Loss of MYO5B results in increased localization of CDHR2 and CDHR5 to Lamp1⁺ lysosomes. Adult control and VillinCre^ERT2;MYO5B^flox/flox mice were immunostained for the IMAC components (A) CDHR2 (magenta), (B) CDHR5 (magenta), (C) USH1C (magenta), (D) MYO7B (magenta), and Lamp1 (green) to identify lysosomes. Colocalization analysis of the degree of overlap between IMAC protein and Lamp1⁺ lysosomes was performed and plotted. **P < 0.01, n = 3 or 4 mice/group. Scale bars = 50 µm.

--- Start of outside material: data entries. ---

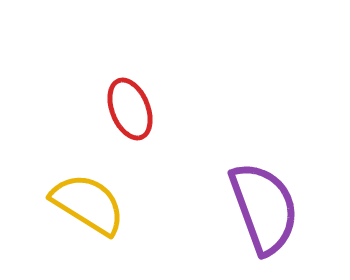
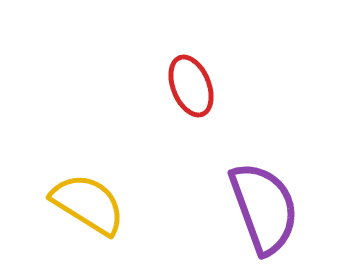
red ellipse: moved 61 px right, 23 px up
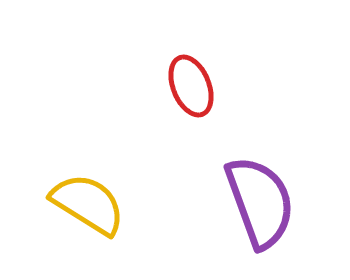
purple semicircle: moved 4 px left, 6 px up
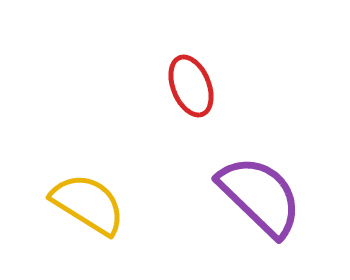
purple semicircle: moved 6 px up; rotated 26 degrees counterclockwise
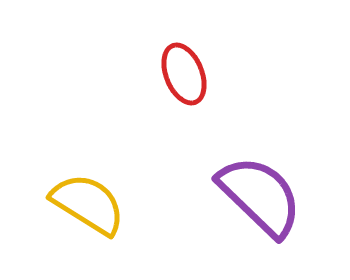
red ellipse: moved 7 px left, 12 px up
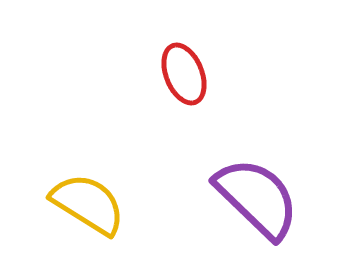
purple semicircle: moved 3 px left, 2 px down
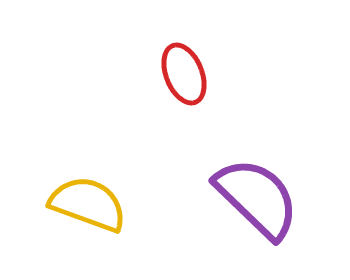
yellow semicircle: rotated 12 degrees counterclockwise
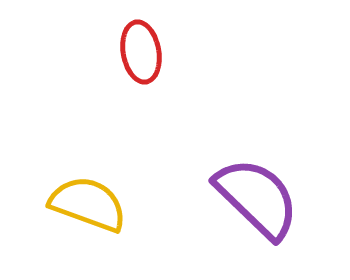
red ellipse: moved 43 px left, 22 px up; rotated 12 degrees clockwise
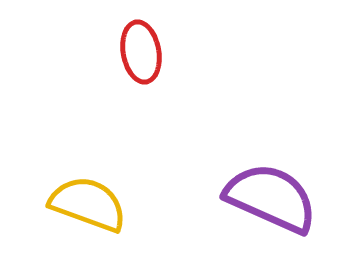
purple semicircle: moved 14 px right; rotated 20 degrees counterclockwise
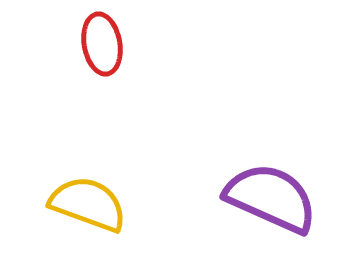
red ellipse: moved 39 px left, 8 px up
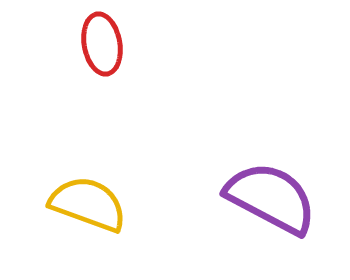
purple semicircle: rotated 4 degrees clockwise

IMAC, intermicrovillar adhesion complex.

Figure 4.

Loss of MYO5B in vitro impacts the expression and localization of CDHR2. Intestinal organoids derived from uninduced VillinCre^ERT2;MYO5B^flox/flox mice and treated with either ethanol (control) or 4-hydroxytamoxifen (4-OHT) to deplete MYO5B in vitro. Differentiated intestinal organoids were immunostained for CDHR2 (magenta), γ actin (green), and nuclei (blue). Three uninduced VillinCre^ERT2;MYO5B^flox/flox mice were used to generate organoids and multiple wells of each treatment group (i.e., ethanol or 4-OHT) were pooled for paraffin embedding and staining. Scale bars = 50 µm. IMAC, intermicrovillar adhesion complex.

Figure 5.

Adult mice lacking MYO5B have decreased brush-border height and altered microvilli packing. A: confocal microscopy of small intestinal enterocytes from littermate control and VillinCre^ERT2;MYO5B^flox/flox mice stained for the terminal web marker α-actinin 4 (magenta), the microvilli label villin (green), and nuclei (blue). Scale bars = 10 µm. Graphs showing measurements of (B) α-actinin 4, (C) villin, and (D) total brush-border height in control and VillinCre^ERT2;MYO5B^flox/flox mice. **P < 0.01, ***P < 0.001, n = 4 mice/group. Scanning electron micrographs of the apical membrane of (E) control and (F) VillinCre^ERT2;MYO5B^flox/flox mice. Scale bars = 5 µm.